• _YOUR INSTRUCTIONS_
Omit every picture, then return the listing verbatim.

=== Begin Enclosure ===

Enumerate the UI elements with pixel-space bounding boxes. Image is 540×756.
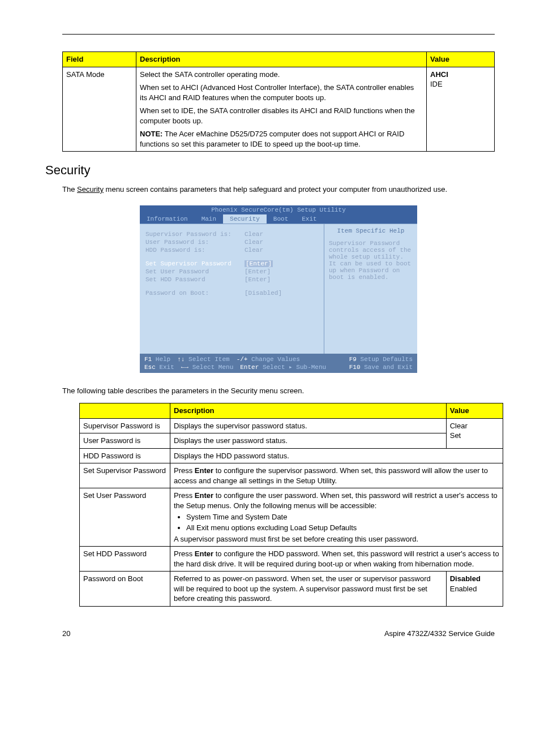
bios-usr-lbl: User Password is: <box>145 239 245 246</box>
f9-key: F9 <box>349 356 357 363</box>
desc-note: NOTE: The Acer eMachine D525/D725 comput… <box>140 129 423 149</box>
page-footer: 20 Aspire 4732Z/4332 Service Guide <box>62 629 495 638</box>
r7-disabled: Disabled <box>450 574 499 584</box>
enter-key: Enter <box>240 364 259 371</box>
r3-c2: Displays the HDD password status. <box>170 448 503 463</box>
table-row: Set HDD Password Press Enter to configur… <box>80 547 503 572</box>
table-row: Supervisor Password is Displays the supe… <box>80 418 503 433</box>
r5-enter: Enter <box>195 491 213 500</box>
params-header-desc: Description <box>170 403 447 419</box>
bios-hdd-val: Clear <box>245 247 263 254</box>
bios-help-text: Supervisor Password controls access of t… <box>329 240 413 281</box>
security-intro: The Security menu screen contains parame… <box>62 184 495 195</box>
note-text: The Acer eMachine D525/D725 computer doe… <box>140 130 404 148</box>
r6-pre: Press <box>174 549 195 558</box>
select-menu: Select Menu <box>192 364 234 371</box>
description-cell: Select the SATA controller operating mod… <box>136 67 427 152</box>
f1-key: F1 <box>144 356 152 363</box>
params-header-blank <box>80 403 170 419</box>
r7-c2: Referred to as power-on password. When s… <box>170 572 447 607</box>
r2-c1: User Password is <box>80 433 170 449</box>
r1-c1: Supervisor Password is <box>80 418 170 433</box>
tab-information: Information <box>140 214 195 224</box>
r5-post: to configure the user password. When set… <box>174 491 498 510</box>
note-label: NOTE: <box>140 130 162 138</box>
val-set: Set <box>450 431 499 441</box>
guide-title: Aspire 4732Z/4332 Service Guide <box>384 629 495 638</box>
intro-post: menu screen contains parameters that hel… <box>104 185 447 194</box>
r4-enter: Enter <box>195 466 213 475</box>
table-row: Set User Password Press Enter to configu… <box>80 488 503 547</box>
r1-c2: Displays the supervisor password status. <box>170 418 447 433</box>
r6-c1: Set HDD Password <box>80 547 170 572</box>
r6-enter: Enter <box>195 549 213 558</box>
r5-c1: Set User Password <box>80 488 170 547</box>
bios-help-panel: Item Specific Help Supervisor Password c… <box>324 224 417 354</box>
value-ahci: AHCI <box>430 70 491 80</box>
pm-key: -/+ <box>237 356 248 363</box>
sata-mode-table: Field Description Value SATA Mode Select… <box>62 51 495 152</box>
intro-link: Security <box>77 185 104 194</box>
arrows-h: ←→ <box>181 364 188 371</box>
r4-pre: Press <box>174 466 195 475</box>
f1-label: Help <box>156 356 170 363</box>
esc-key: Esc <box>144 364 156 371</box>
r7-c1: Password on Boot <box>80 572 170 607</box>
params-header-value: Value <box>446 403 503 419</box>
submenu-label: ▸ Sub-Menu <box>289 364 326 371</box>
field-cell: SATA Mode <box>63 67 136 152</box>
table-row: SATA Mode Select the SATA controller ope… <box>63 67 495 152</box>
r5-b1: System Time and System Date <box>186 512 499 522</box>
table-row: Password on Boot Referred to as power-on… <box>80 572 503 607</box>
select-item: Select Item <box>188 356 230 363</box>
val-clear: Clear <box>450 421 499 431</box>
r5-pre: Press <box>174 491 195 500</box>
header-description: Description <box>136 52 427 67</box>
tab-boot: Boot <box>267 214 295 224</box>
value-ide: IDE <box>430 79 491 89</box>
r5-b2: All Exit menu options excluding Load Set… <box>186 523 499 533</box>
tab-main: Main <box>195 214 223 224</box>
bios-setsup-val: [Enter] <box>245 260 273 267</box>
bios-setsup-lbl: Set Supervisor Password <box>145 260 245 267</box>
tab-security: Security <box>223 214 267 224</box>
save-exit: Save and Exit <box>364 364 413 371</box>
bios-sethdd-lbl: Set HDD Password <box>145 276 245 283</box>
table-row: Set Supervisor Password Press Enter to c… <box>80 463 503 488</box>
bios-screenshot: Phoenix SecureCore(tm) Setup Utility Inf… <box>140 205 417 373</box>
r4-c1: Set Supervisor Password <box>80 463 170 488</box>
header-field: Field <box>63 52 136 67</box>
setup-defaults: Setup Defaults <box>361 356 413 363</box>
params-intro: The following table describes the parame… <box>62 386 495 395</box>
r1-c3: Clear Set <box>446 418 503 448</box>
value-cell: AHCI IDE <box>427 67 495 152</box>
bios-pob-lbl: Password on Boot: <box>145 290 245 297</box>
r4-post: to configure the supervisor password. Wh… <box>174 466 488 485</box>
r6-c2: Press Enter to configure the HDD passwor… <box>170 547 503 572</box>
select-label: Select <box>263 364 285 371</box>
desc-p2: When set to AHCI (Advanced Host Controll… <box>140 83 423 102</box>
bios-main-panel: Supervisor Password is:Clear User Passwo… <box>140 224 324 354</box>
r7-c3: Disabled Enabled <box>446 572 503 607</box>
arrows-v: ↑↓ <box>177 356 185 363</box>
table-row: HDD Password is Displays the HDD passwor… <box>80 448 503 463</box>
tab-exit: Exit <box>295 214 323 224</box>
params-table: Description Value Supervisor Password is… <box>79 403 503 607</box>
table-row: User Password is Displays the user passw… <box>80 433 503 449</box>
header-value: Value <box>427 52 495 67</box>
bios-setusr-lbl: Set User Password <box>145 268 245 275</box>
exit-label: Exit <box>159 364 174 371</box>
bios-body: Supervisor Password is:Clear User Passwo… <box>140 224 417 354</box>
bios-hdd-lbl: HDD Password is: <box>145 247 245 254</box>
bios-tabs: Information Main Security Boot Exit <box>140 214 417 224</box>
bios-title: Phoenix SecureCore(tm) Setup Utility <box>140 205 417 214</box>
bios-sup-val: Clear <box>245 231 263 238</box>
r6-post: to configure the HDD password. When set,… <box>174 549 499 568</box>
r3-c1: HDD Password is <box>80 448 170 463</box>
desc-p3: When set to IDE, the SATA controller dis… <box>140 106 423 126</box>
r7-enabled: Enabled <box>450 584 499 594</box>
intro-pre: The <box>62 185 77 194</box>
f10-key: F10 <box>349 364 361 371</box>
bios-footer: F1 Help ↑↓ Select Item -/+ Change Values… <box>140 354 417 373</box>
security-heading: Security <box>45 163 495 178</box>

=== End Enclosure ===

• _SOLUTION TO THE PROBLEM_
Enumerate the UI elements with pixel-space bounding boxes. Image is 540×756.
bios-usr-lbl: User Password is: <box>145 239 245 246</box>
f9-key: F9 <box>349 356 357 363</box>
desc-note: NOTE: The Acer eMachine D525/D725 comput… <box>140 129 423 149</box>
page-footer: 20 Aspire 4732Z/4332 Service Guide <box>62 629 495 638</box>
r7-disabled: Disabled <box>450 574 499 584</box>
enter-key: Enter <box>240 364 259 371</box>
r3-c2: Displays the HDD password status. <box>170 448 503 463</box>
table-row: Set HDD Password Press Enter to configur… <box>80 547 503 572</box>
table-row: Supervisor Password is Displays the supe… <box>80 418 503 433</box>
r5-enter: Enter <box>195 491 213 500</box>
params-header-desc: Description <box>170 403 447 419</box>
bios-hdd-val: Clear <box>245 247 263 254</box>
bios-help-text: Supervisor Password controls access of t… <box>329 240 413 281</box>
security-intro: The Security menu screen contains parame… <box>62 184 495 195</box>
note-text: The Acer eMachine D525/D725 computer doe… <box>140 130 404 148</box>
r6-pre: Press <box>174 549 195 558</box>
select-menu: Select Menu <box>192 364 234 371</box>
description-cell: Select the SATA controller operating mod… <box>136 67 427 152</box>
f1-key: F1 <box>144 356 152 363</box>
params-header-blank <box>80 403 170 419</box>
r7-c2: Referred to as power-on password. When s… <box>170 572 447 607</box>
r2-c1: User Password is <box>80 433 170 449</box>
r1-c1: Supervisor Password is <box>80 418 170 433</box>
tab-information: Information <box>140 214 195 224</box>
r5-post: to configure the user password. When set… <box>174 491 498 510</box>
note-label: NOTE: <box>140 130 162 138</box>
val-set: Set <box>450 431 499 441</box>
guide-title: Aspire 4732Z/4332 Service Guide <box>384 629 495 638</box>
intro-post: menu screen contains parameters that hel… <box>104 185 447 194</box>
r4-enter: Enter <box>195 466 213 475</box>
table-row: Set User Password Press Enter to configu… <box>80 488 503 547</box>
r1-c2: Displays the supervisor password status. <box>170 418 447 433</box>
r6-c1: Set HDD Password <box>80 547 170 572</box>
r6-enter: Enter <box>195 549 213 558</box>
r5-c1: Set User Password <box>80 488 170 547</box>
bios-help-panel: Item Specific Help Supervisor Password c… <box>324 224 417 354</box>
value-ahci: AHCI <box>430 70 491 80</box>
pm-key: -/+ <box>237 356 248 363</box>
sata-mode-table: Field Description Value SATA Mode Select… <box>62 51 495 152</box>
intro-link: Security <box>77 185 104 194</box>
arrows-h: ←→ <box>181 364 188 371</box>
r4-pre: Press <box>174 466 195 475</box>
f1-label: Help <box>156 356 170 363</box>
esc-key: Esc <box>144 364 156 371</box>
r7-c1: Password on Boot <box>80 572 170 607</box>
params-header-value: Value <box>446 403 503 419</box>
submenu-label: ▸ Sub-Menu <box>289 364 326 371</box>
field-cell: SATA Mode <box>63 67 136 152</box>
table-row: SATA Mode Select the SATA controller ope… <box>63 67 495 152</box>
r5-b1: System Time and System Date <box>186 512 499 522</box>
table-row: Password on Boot Referred to as power-on… <box>80 572 503 607</box>
select-item: Select Item <box>188 356 230 363</box>
val-clear: Clear <box>450 421 499 431</box>
r5-pre: Press <box>174 491 195 500</box>
header-description: Description <box>136 52 427 67</box>
tab-boot: Boot <box>267 214 295 224</box>
value-ide: IDE <box>430 79 491 89</box>
r5-b2: All Exit menu options excluding Load Set… <box>186 523 499 533</box>
tab-main: Main <box>195 214 223 224</box>
bios-setsup-val: [Enter] <box>245 260 273 267</box>
bios-setsup-lbl: Set Supervisor Password <box>145 260 245 267</box>
tab-security: Security <box>223 214 267 224</box>
save-exit: Save and Exit <box>364 364 413 371</box>
bios-sethdd-lbl: Set HDD Password <box>145 276 245 283</box>
table-row: Set Supervisor Password Press Enter to c… <box>80 463 503 488</box>
bios-screenshot: Phoenix SecureCore(tm) Setup Utility Inf… <box>140 205 417 373</box>
r4-c1: Set Supervisor Password <box>80 463 170 488</box>
header-field: Field <box>63 52 136 67</box>
setup-defaults: Setup Defaults <box>361 356 413 363</box>
params-intro: The following table describes the parame… <box>62 386 495 395</box>
r1-c3: Clear Set <box>446 418 503 448</box>
value-cell: AHCI IDE <box>427 67 495 152</box>
bios-pob-lbl: Password on Boot: <box>145 290 245 297</box>
r4-post: to configure the supervisor password. Wh… <box>174 466 488 485</box>
r6-c2: Press Enter to configure the HDD passwor… <box>170 547 503 572</box>
select-label: Select <box>263 364 285 371</box>
desc-p2: When set to AHCI (Advanced Host Controll… <box>140 83 423 102</box>
bios-main-panel: Supervisor Password is:Clear User Passwo… <box>140 224 324 354</box>
r7-c3: Disabled Enabled <box>446 572 503 607</box>
arrows-v: ↑↓ <box>177 356 185 363</box>
table-row: HDD Password is Displays the HDD passwor… <box>80 448 503 463</box>
tab-exit: Exit <box>295 214 323 224</box>
params-table: Description Value Supervisor Password is… <box>79 403 503 607</box>
table-row: User Password is Displays the user passw… <box>80 433 503 449</box>
header-value: Value <box>427 52 495 67</box>
bios-setusr-lbl: Set User Password <box>145 268 245 275</box>
exit-label: Exit <box>159 364 174 371</box>
bios-body: Supervisor Password is:Clear User Passwo… <box>140 224 417 354</box>
bios-hdd-lbl: HDD Password is: <box>145 247 245 254</box>
bios-tabs: Information Main Security Boot Exit <box>140 214 417 224</box>
bios-title: Phoenix SecureCore(tm) Setup Utility <box>140 205 417 214</box>
bios-sup-val: Clear <box>245 231 263 238</box>
r6-post: to configure the HDD password. When set,… <box>174 549 499 568</box>
r3-c1: HDD Password is <box>80 448 170 463</box>
desc-p3: When set to IDE, the SATA controller dis… <box>140 106 423 126</box>
r7-enabled: Enabled <box>450 584 499 594</box>
intro-pre: The <box>62 185 77 194</box>
f10-key: F10 <box>349 364 361 371</box>
bios-footer: F1 Help ↑↓ Select Item -/+ Change Values… <box>140 354 417 373</box>
security-heading: Security <box>45 163 495 178</box>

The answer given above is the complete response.